CHP İzmir Milletvekili Murat Bakan, Maden Yönetmeliği’nde yapılan değişiklikle zeytinliklerin maden sahasına çevrilmesinin önünün açılmasına tepki göstererek, 'Ferman AKP’nin, zeytinler bizim. Biz, zeytinimizi, bu kadim mirasımızı hiç kimsenin eline bırakmayacağız' dedi.

Enerji ve Tabii Kaynaklar Bakanlığı’nın Maden Yönetmeliği’nde yaptığı değişiklikle zeytinlik alanların maden sahasına çevrilmesinin önü açıldı. Murat Bakan, bugün yaptığı yazılı açıklamada bu değişikliğe tepki gösterdi.

Murat Bakan, 'Ferman AKP’nin, zeytinler bizim. Biz, zeytinimizi, bu kadim mirasımızı hiç kimsenin eline bırakmayacağız. Elimizden geleni ardımıza koymayacağız. Tıpkı bir zeytin ağacının Homeros’un kulağına fısıldadığı gibi; ‘Herkese aitim ve kimseye ait değilim. Sen gelmeden önce buradaydım ve sen gittikten sonra da burada olacağım' dedi. Yönetmelik değişikliğiyle ülkenin doğasına ihanet edildiğini savunan Murat Bakan, şunları kaydetti:

Enerji ve Tabii Kaynaklar Bakanlığı, Akbelen Ormanları’ndaki 700 dönümlük ormanlık alanın kesilerek maden ocağı açılmasına karşı mahkemenin bilirkişi keşfinin yapılacağı hafta, 3573 sayılı Zeytinciliğin Islahı ve Yabanilerinin Aşılattırılması Hakkında Kanuna aykırı bir yönetmelik yayınlayarak zeytinliklerin maden sahalarına çevrilmesinin önünü açtı. Tepkiler nedeniyle daha önce farklı kanunlarda yapılan değişikliklerle denemesine rağmen zeytinlikleri talana açmayı başaramayan iktidar, yönetmelikle mevzuatı delerek, ülkeyi adeta kazı bahçesine dönüştüren maden şirketlerine hizmet için yeni adım attı. Kurulu gücün ancak yarısını kullanabilen ülkemizde ‘elektrik ihtiyacının karşılanması’ gerekçesiyle zeytinliklerin maden sahasına çevrilmesinin önü açılması, üç beş yandaşın cebi dolacak diye ekosistemin yok edilmesinden öte bir anlam ifade etmiyor.

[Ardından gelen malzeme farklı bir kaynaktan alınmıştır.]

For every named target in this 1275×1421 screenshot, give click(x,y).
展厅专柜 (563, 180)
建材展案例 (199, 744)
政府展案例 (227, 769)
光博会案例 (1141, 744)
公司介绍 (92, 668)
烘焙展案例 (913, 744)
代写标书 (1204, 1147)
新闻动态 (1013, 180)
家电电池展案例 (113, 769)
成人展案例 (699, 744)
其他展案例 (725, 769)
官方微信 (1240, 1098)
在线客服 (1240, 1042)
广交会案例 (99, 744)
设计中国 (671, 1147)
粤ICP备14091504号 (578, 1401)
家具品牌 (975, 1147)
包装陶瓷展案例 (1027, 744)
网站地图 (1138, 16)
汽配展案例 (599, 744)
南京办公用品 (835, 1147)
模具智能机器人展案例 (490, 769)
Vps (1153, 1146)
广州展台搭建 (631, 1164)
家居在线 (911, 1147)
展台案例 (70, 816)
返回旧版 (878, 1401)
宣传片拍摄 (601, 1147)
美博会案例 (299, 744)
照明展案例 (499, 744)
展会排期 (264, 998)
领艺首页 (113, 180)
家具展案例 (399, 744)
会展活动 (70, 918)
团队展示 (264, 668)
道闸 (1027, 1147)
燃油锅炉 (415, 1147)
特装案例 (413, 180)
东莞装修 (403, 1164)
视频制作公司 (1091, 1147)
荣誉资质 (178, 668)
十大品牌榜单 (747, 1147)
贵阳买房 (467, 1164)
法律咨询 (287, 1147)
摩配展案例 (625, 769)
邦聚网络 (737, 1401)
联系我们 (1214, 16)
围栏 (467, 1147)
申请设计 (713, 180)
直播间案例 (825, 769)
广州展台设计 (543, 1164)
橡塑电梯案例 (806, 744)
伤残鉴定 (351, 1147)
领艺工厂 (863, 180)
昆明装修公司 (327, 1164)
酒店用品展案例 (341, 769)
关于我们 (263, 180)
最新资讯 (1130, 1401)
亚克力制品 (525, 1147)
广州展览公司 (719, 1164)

'HER FIRSATTA BU ÜLKE DOĞASINA İHANET ETTİLER'

Zaten doğa ile uyumlu bir şekilde uluslararası standartlara göre madencilik faaliyetlerinin yapılmasını sağlamak gibi bir niyetleri yok. Soma’da, 2014’te zeytinlikleri gece yarısı baskınıyla söktüler. Ömrünü doldurmuş termik santrallerin baca gazı filtresi olmadan iki yıl daha işletmeye devam etsinler diye mücadele ettiler. Her fırsatta bu ülkeye de bu ülkenin doğasına da ihanet ettiler. Şimdi de elektrik üretimi bahane edip yandaş firmalara rant yaratmak uğruna, kadim bir miras olan ve doğamızda kalan son güzellikleri, zeytinliklerimizi yok etmenin önünü açtılar.

'SÖKÜLENİN YERİNE YENİSİNİ EKMEK Mİ REHABİLİTE'

İnsan aklıyla alay edercesine yönetmelikte ‘Madencilik faaliyeti yürütecek kişinin madencilik faaliyetleri bitiminde sahayı rehabilite ederek eski hale getireceği’ ifade edilmiş. Tahrip edilen zeytinliğin rehabilite edilip eski haline getirilmesi nasıl mümkün olabilir? Maden işletiyorum bahanesiyle zeytinliği talan edip, ekosistemi yok edip, fide diktiğinizde orayı rehabilite etmiş mi oluyorsunuz? Bin yıllık, 500 yıllık ağaçları yok edip yerine yenisini ekmek nasıl bir rehabilite? Bu nasıl bir kamu yararı? Dünya yenilenebilir enerjiye yönelmişken, kömürlü termik santraller çağ dışı kalmışken siz kömürlü termik santraller için zeytinlikleri yok edecek kararı hangi akılla verdiniz?